The second disc, while not as consistently awesome as the first, still includes some of the record's best songs (my two favorites as a matter of fact). One of them is the opener "Peace and Tranquility," which kicks off with a driving prog-metal riff before settling into a syncopated triplet verse groove over which Brent supplies his signature drawl, and gives way to Dailor's soaring chorus vocal. The funereal "Dagger" is next, bringing to mind Tool's "Wings for Marie" as Troy wrestles with the idea that Nick is gone ("I cannot bear to believe that you have left this Earth..."). Kim Thayil provides guest lead guitar on the album's straight-up ballad "Had It All," maybe the most purely morose tune, while the raucous "Savage Lands" provides old-school Mastodon fans with a healthy does of ballistic riffing. The album's longest song "Gobblers of Dregs" runs a full eight minutes of sparse midtempo grooving, and the penultimate track "Eyes of Serpents" is a sorrowful waltz. But Hushed and Grim's masterstroke is the finale, "Gigantium," essentially a two-parter whose first half has almost a Stone Temple Pilots vibe, Brann and Troy's vocals touchingly conveying a person finally coming to terms with the loss ("It pains me to see you this way/To erase you is what I fear/You're swimming through my head/It keeps you near"). The song's second half is my favorite thing on the whole album, a repeating, harmonic minor (for all you music theory nerds) chord progression with string accompaniment over which Brann sings four short stanzas beginning with the phrase "My love, so strong," and followed by a signature Brent Hinds guitar solo. This section harkens back to the climax of Leviathan's "Hearts Alive," an epic dirge suitable for welcoming the end of the world. It's one of those chord progressions you could hear a hundred consecutive times and it wouldn't get old. All the raw emotion that went into the previous 14 songs comes to a head here, ending the record on the perfect high note and leaving the listener spent. "Gigantium" is one of Mastodon's greatest tunes.

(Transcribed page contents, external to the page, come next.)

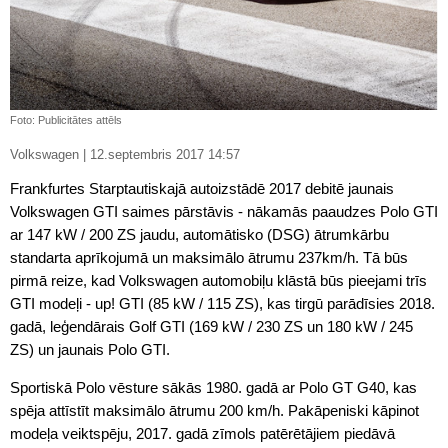
Foto: Publicitātes attēls
Volkswagen | 12.septembris 2017 14:57
Frankfurtes Starptautiskajā autoizstādē 2017 debitē jaunais
Volkswagen GTI saimes pārstāvis - nākamās paaudzes Polo GTI
ar 147 kW / 200 ZS jaudu, automātisko (DSG) ātrumkārbu
standarta aprīkojumā un maksimālo ātrumu 237km/h. Tā būs
pirmā reize, kad Volkswagen automobiļu klāstā būs pieejami trīs
GTI modeļi - up! GTI (85 kW / 115 ZS), kas tirgū parādīsies 2018.
gadā, leģendārais Golf GTI (169 kW / 230 ZS un 180 kW / 245
ZS) un jaunais Polo GTI.
Sportiskā Polo vēsture sākās 1980. gadā ar Polo GT G40, kas
spēja attīstīt maksimālo ātrumu 200 km/h. Pakāpeniski kāpinot
modeļa veiktspēju, 2017. gadā zīmols patērētājiem piedāvā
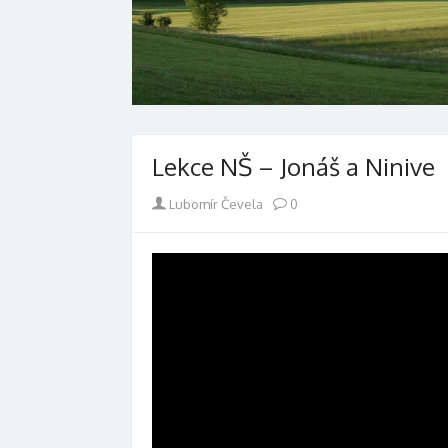
Lekce NŠ – Jonáš a Ninive
Author
Lubomír Čevela
0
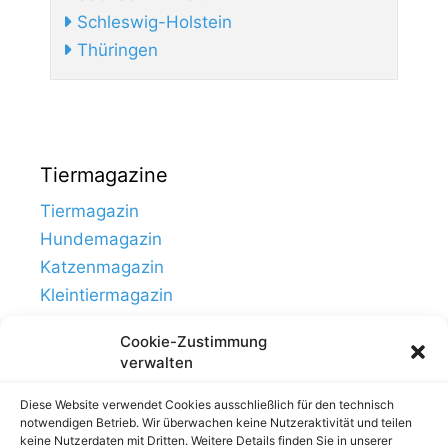
Schleswig-Holstein
Thüringen
Tiermagazine
Tiermagazin
Hundemagazin
Katzenmagazin
Kleintiermagazin
Cookie-Zustimmung
verwalten
Diese Website verwendet Cookies ausschließlich für den technisch
notwendigen Betrieb. Wir überwachen keine Nutzeraktivität und teilen
keine Nutzerdaten mit Dritten. Weitere Details finden Sie in unserer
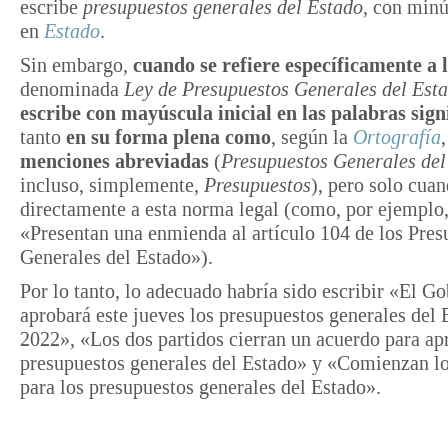
escribe
presupuestos generales del Estado
, con minú
en
Estado
.
Sin embargo,
cuando se refiere específicamente a l
denominada
Ley de Presupuestos Generales del Est
escribe con mayúscula inicial en las palabras sign
tanto
en su forma plena como
, según la
Ortografía
menciones abreviadas
(
Presupuestos Generales del
incluso, simplemente,
Presupuestos
), pero solo cua
directamente a esta norma legal (como, por ejemplo,
«Presentan una enmienda al artículo 104 de los Pres
Generales del Estado»).
Por lo tanto, lo adecuado habría sido escribir «El G
aprobará este jueves los presupuestos generales del 
2022», «Los dos partidos cierran un acuerdo para ap
presupuestos generales del Estado» y «Comienzan lo
para los presupuestos generales del Estado».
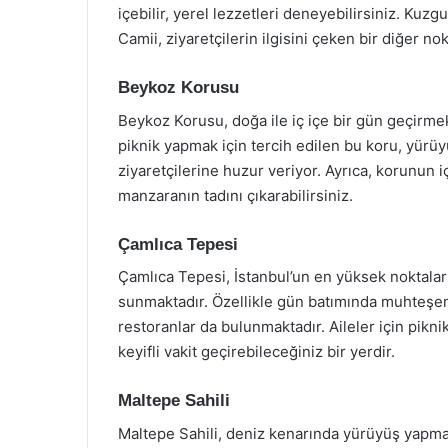
içebilir, yerel lezzetleri deneyebilirsiniz. Kuz
Camii, ziyaretçilerin ilgisini çeken bir diğer nok
Beykoz Korusu
Beykoz Korusu, doğa ile iç içe bir gün geçirmek 
piknik yapmak için tercih edilen bu koru, yürüyüş 
ziyaretçilerine huzur veriyor. Ayrıca, korunun
manzaranın tadını çıkarabilirsiniz.
Çamlıca Tepesi
Çamlıca Tepesi, İstanbul’un en yüksek noktalar
sunmaktadır. Özellikle gün batımında muhteşem
restoranlar da bulunmaktadır. Aileler için pikni
keyifli vakit geçirebileceğiniz bir yerdir.
Maltepe Sahili
Maltepe Sahili, deniz kenarında yürüyüş yapma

It's rare for a double-album not to have any throwaways. Yes a couple of disc two's tracks feel a bit like B-material, and perhaps the album would be served by trimming 10-12 minutes and leaving it a massive single-disc, but that's pretty nitpicky. Hushed and Grim is a signature achievement from a band whose career has had no shortage of signature achievements. I need to do some soul-searching to give their catalog a proper ranking, but there's an argument to be made that this is their best album to date. Mastodon continues to be one of the world's most original metal bands, putting out music that's instantly recognizable as Mastodon, while constantly pushing the boundaries of what constitutes the Mastodon sound. Listen to this one repeatedly, it warrants three or four spins before you render a verdict.
I give Hushed and Grim ****1/2 out of *****.